How can I get to the last node of the linked list that has x numbers of nodes by using multiple arrow operators(->)?
I am curious how I can express do the -> operation x times in my codes
pseoudo code p (->next)*x
I want to make p->link->link->..... I want to do this x times WITHOUT USING p=p->link
CodePudding user response:
you can use recursion:
struct List
{
struct List *next;
};
struct List *findLast(struct List *node)
{
if(node -> next) return findLast(node -> next);
return node;
}
struct List *findNth(struct List *node, size_t N)
{
if(N && node -> next) return findLast(node -> next, N - 1)
if(!N) return node;
return NULL;
}
CodePudding user response:
Looks to me like you just want some kind of an iterated next function or macro/inline-function where your p=p->next is encapsulated.
struct list { struct list *next; };
struct list *iterated_next(struct list *p, int x){
for(int i=0; i<x;i ) p=p->next; return p;
}
I don't the point in avoiding p=p->next. It's just notation.
If it's encapsulated, it doesn't have any effect observable from outside.

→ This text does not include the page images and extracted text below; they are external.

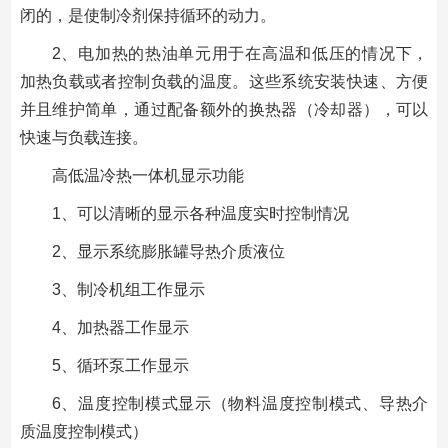
闭的，是使制冷剂保持循环的动力。
2、电加热的热油单元用于在高温和低压的情况下，
加热负载或者控制负载的温度。这些系统安装快速、方便
并且维护简单，通过配备额外的换热器（冷却器），可以
快速与负载连接。
高低温冷热一体机显示功能
1、可以清晰的显示各种温度实时控制情况
2、显示系统膨胀罐导热介质液位
3、制冷机组工作显示
4、加热器工作显示
5、循环泵工作显示
6、温度控制模式显示（物料温度控制模式、导热介
质温度控制模式）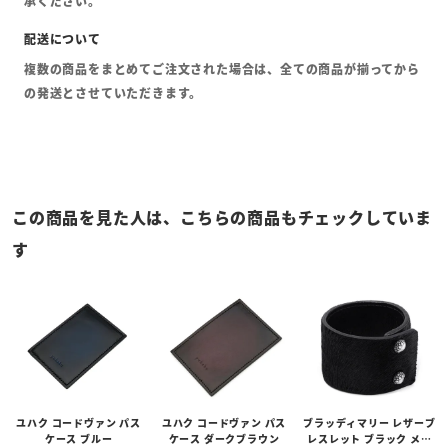
承ください。
複数の商品をまとめてご注文された場合は、全ての商品が揃ってから
の発送とさせていただきます。
この商品を見た人は、こちらの商品もチェックしていま
す
ユハク コードヴァン パス
ユハク コードヴァン パス
ブラッディマリー レザーブ
ケース ブルー
ケース ダークブラウン
レスレット ブラック メン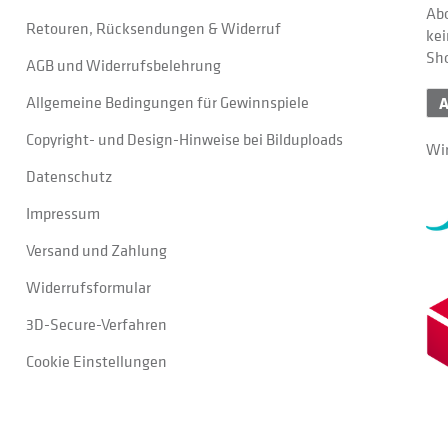
Abo
Retouren, Rücksendungen & Widerruf
kei
Sh
AGB und Widerrufsbelehrung
Allgemeine Bedingungen für Gewinnspiele
Copyright- und Design-Hinweise bei Bilduploads
Wir
Datenschutz
Impressum
Versand und Zahlung
Widerrufsformular
3D-Secure-Verfahren
Cookie Einstellungen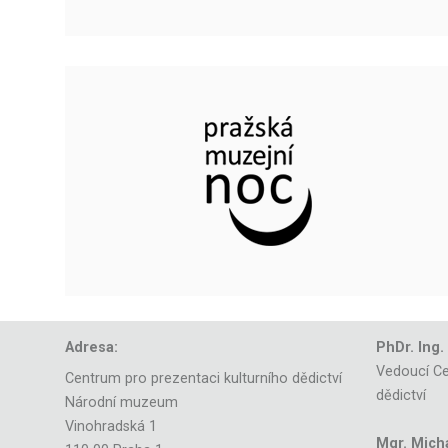
Adresa:
PhDr. Ing.
Vedoucí Ce
Centrum pro prezentaci kulturního dědictví
dědictví
Národní muzeum
Vinohradská 1
Mgr. Mich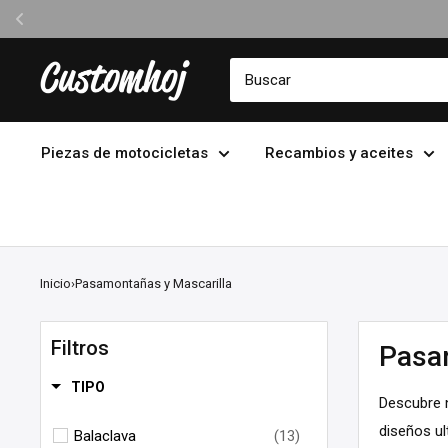
Ir
Customhoj
directamente
al
contenido
Piezas de motocicletas
Recambios y aceites
Inicio
›
Pasamontañas y Mascarilla
Filtros
Pasa
TIPO
Descubre 
diseños ul
Balaclava
(13)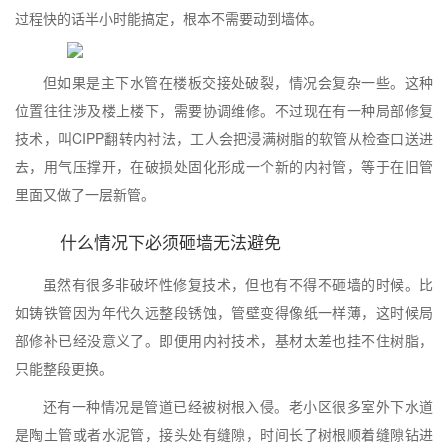
过程快的话半小时能搞定，根本不需要动到墙体。
但如果是主下水管在楼板交接处破裂，情况会复杂一些。这种
位置往往涉及楼上楼下，需要协调维修。不过现在有一种局部修复
技术，叫CIPP翻转内衬法，工人会把浸满树脂的软管从检查口送进
去，用气压撑开，在破损处固化形成一个新的内衬管，等于在旧管
里面又做了一层新管。
什么情况下必须砸墙无法避免
虽然有很多非破坏性修复技术，但也有不得不砸墙的时候。比
如铸铁管因为年代久远整段锈蚀，管壁变得像纸一样薄，这时候局
部修补已经没意义了。即便用内衬技术，基材太差也挂不住树脂，
只能整段更换。
还有一种情况是管道已经被树根入侵。老小区很多室外下水道
是陶土管或者水泥管，接头处有缝隙，时间长了树根顺着缝隙钻进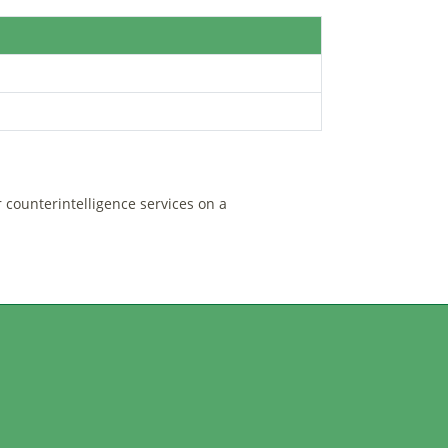
r counterintelligence services on a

With the above, notice that if you then do:
struct list *iterated_next3(struct list *p){
return iterated_next(p,3);
}
on either gcc and clang with optimizations on (the small iteration count will make optimizing compilers want to inline the function and unroll the loop), you will get (x86_64):
iterated_next3:
movq (%rdi), %rax
movq (%rax), %rax
movq (%rax), %rax
ret
which is absolutely the same thing as what you'd get from (https://gcc.godbolt.org/z/zM684oxex):
struct list *iterated_next3_(struct list *p){
return p->next->next->next;
}
, reinforcing the point that insisting on no p=p->next is not a very reasonable requirement.
Of course, you can achieve the same effects with a recursion-based iterated_next and without a spelled-out p=p->next (see 0___________'s answer), but that's tail recursion, which will want to get optimized into an effective while loop anyway, so I'd stick to a p=p->next loop as I find that more descriptive of the algorithm.